Sou Devii, Educadora de Yoga e Terapeuta Ayurveda (em formação).

Internacionalista de formação, e “internalista” por vocação.

Apesar de experiências internacionais, foi no mundo interior que descobri a viagem mais transformadora da minha vida.

E o yoga é o meu passaporte para entrar em qualquer território.

De sombra e de luz.

Com meu companheiro de vida, o Cris (Krsna) servimos ao nosso propósito através da Vita Zen -Yoga e Bem-Estar. Nossa morada, onde oferecemos à comunidade cursos e serviços que tem como missão promover o autoconhecimento, a cura e o amor.

Desejamos que cada um possa tornar-se mestre de si mesmo! 

E dessa união – do amor – nasceu nosso filho, o sorridente Theo. Uma bênção!

Ser mãe tem sido a minha fonte inesgotável de felicidade e desafios. É um sonho realizado. Ser mãe me remete a minha essência, é encontrar-me (querendo ou não) com a minha luz e sombra. A maternidade faz reflexo dos meus medos, dos meus limites e da minha força.

A maternidade é nascimento e morte. Morri para quem eu era, renasci para a vida que recomeçou.

A maternidade é me autoeducar. Porque eu como mãe, não educo o meu filho, eu me autoeduco. E assim, a educação acontece, pelo exemplo, não (exclusivamente) pela palavra.

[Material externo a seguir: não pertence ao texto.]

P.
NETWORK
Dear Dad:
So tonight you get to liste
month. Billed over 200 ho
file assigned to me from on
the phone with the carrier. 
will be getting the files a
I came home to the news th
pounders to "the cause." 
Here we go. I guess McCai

A maternidade (a vida) é só amor, por amor e com amor.

Baba Nam Kevalam! “Tudo é a expressão do amor divino.”

 

SAIBA MAIS

História do meu nome espiritual | Deviinistha |

Significado: Devoção ao divino, fé inabalável.

 

Meus pais me nomearam Daiane. Mesmo antes de casarem. Mesmo antes de me conceberem. Adoro a história de como decidiram meu nome. É romântica. Há amor. Há desejo por uma filha. E nada melhor para um ser que está por vir. Que o desejo de recebê-lo.

Minha história assim começou. Começou com um desejo, o meu de vir, e dos meus pais de me receberem.

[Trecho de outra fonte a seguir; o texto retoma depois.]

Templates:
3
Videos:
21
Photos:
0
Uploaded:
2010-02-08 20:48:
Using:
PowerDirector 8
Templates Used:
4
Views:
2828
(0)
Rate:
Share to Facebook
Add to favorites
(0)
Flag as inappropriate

Aos 36 anos recebi outro nome: Deviinistha. Recebi-o das mãos de uma monja admirável. Uma trabalhadora incansável, com uma devoção inabalável.

Recebi-o num momento muito sensível, quando duas grandes amigas-irmãs estavam recebendo uma segunda chance da vida.

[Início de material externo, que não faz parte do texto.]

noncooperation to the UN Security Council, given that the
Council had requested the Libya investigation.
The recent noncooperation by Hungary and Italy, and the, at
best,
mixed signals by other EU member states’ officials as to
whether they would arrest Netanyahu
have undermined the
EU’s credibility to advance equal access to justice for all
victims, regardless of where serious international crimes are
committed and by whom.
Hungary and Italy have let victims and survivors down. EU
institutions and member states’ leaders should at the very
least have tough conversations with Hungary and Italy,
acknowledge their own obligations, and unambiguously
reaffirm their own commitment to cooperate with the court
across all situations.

Neste momento, eu também estava. Não fisicamente, mas espiritualmente. Uma segunda chance de me tornar o que sempre fui. Uma chance de ser quem eu sou. E para cumprir a missão que recebi ao desejar vir e ao ser desejada que viesse.

Minha missão é ser quem eu sou, é servir. Ser + Vir. Para isso EU SOU. Para isso EU VIM.